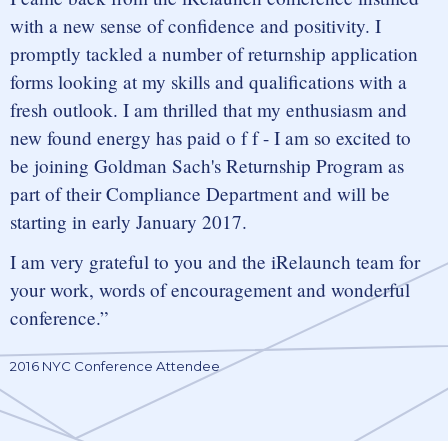
with a new sense of confidence and positivity. I
promptly tackled a number of returnship application
forms looking at my skills and qualifications with a
fresh outlook. I am thrilled that my enthusiasm and
new found energy has paid o f f - I am so excited to
be joining Goldman Sach's Returnship Program as
part of their Compliance Department and will be
starting in early January 2017.
I am very grateful to you and the iRelaunch team for
your work, words of encouragement and wonderful
conference.
2016 NYC Conference Attendee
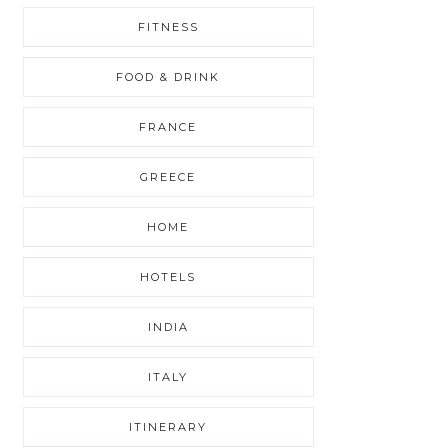
FITNESS
FOOD & DRINK
FRANCE
GREECE
HOME
HOTELS
INDIA
ITALY
ITINERARY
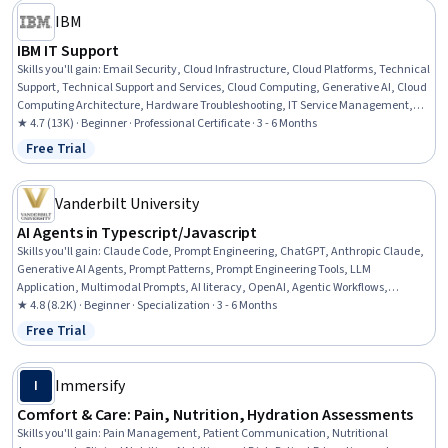
IBM
IBM IT Support
Skills you'll gain
:
Email Security, Cloud Infrastructure, Cloud Platforms, Technical
Support, Technical Support and Services, Cloud Computing, Generative AI, Cloud
Computing Architecture, Hardware Troubleshooting, IT Service Management,
Generative AI Agents, Cloud Services, Cloud Development, Cloud Deployment,
★ 4.7 (13K) · Beginner · Professional Certificate · 3 - 6 Months
Professional Networking, Data Storage, Peripheral Devices, Database
Free Trial
Status: Free Trial
Administration, Information Technology, Customer Service
Vanderbilt University
AI Agents in Typescript/Javascript
Skills you'll gain
:
Claude Code, Prompt Engineering, ChatGPT, Anthropic Claude,
Generative AI Agents, Prompt Patterns, Prompt Engineering Tools, LLM
Application, Multimodal Prompts, AI literacy, OpenAI, Agentic Workflows,
Debugging, TypeScript, OpenAI API, AI Enablement, Agentic systems, AI
★ 4.8 (8.2K) · Beginner · Specialization · 3 - 6 Months
Orchestration, AI Workflows, Generative AI
Free Trial
Status: Free Trial
Immersify
I
Comfort & Care: Pain, Nutrition, Hydration Assessments
Skills you'll gain
:
Pain Management, Patient Communication, Nutritional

** TASK DETAILS **
Print the line containing "Generative AI Agents, Cloud" and every line after it to the end of the records above, exactly as written, and nothing else.

** SOLUTION **
Generative AI Agents, Cloud Services, Cloud Development, Cloud Deployment,
★ 4.7 (13K) · Beginner · Professional Certificate · 3 - 6 Months
Professional Networking, Data Storage, Peripheral Devices, Database
Free Trial
Status: Free Trial
Administration, Information Technology, Customer Service
Vanderbilt University
AI Agents in Typescript/Javascript
Skills you'll gain
:
Claude Code, Prompt Engineering, ChatGPT, Anthropic Claude,
Generative AI Agents, Prompt Patterns, Prompt Engineering Tools, LLM
Application, Multimodal Prompts, AI literacy, OpenAI, Agentic Workflows,
Debugging, TypeScript, OpenAI API, AI Enablement, Agentic systems, AI
★ 4.8 (8.2K) · Beginner · Specialization · 3 - 6 Months
Orchestration, AI Workflows, Generative AI
Free Trial
Status: Free Trial
Immersify
I
Comfort & Care: Pain, Nutrition, Hydration Assessments
Skills you'll gain
:
Pain Management, Patient Communication, Nutritional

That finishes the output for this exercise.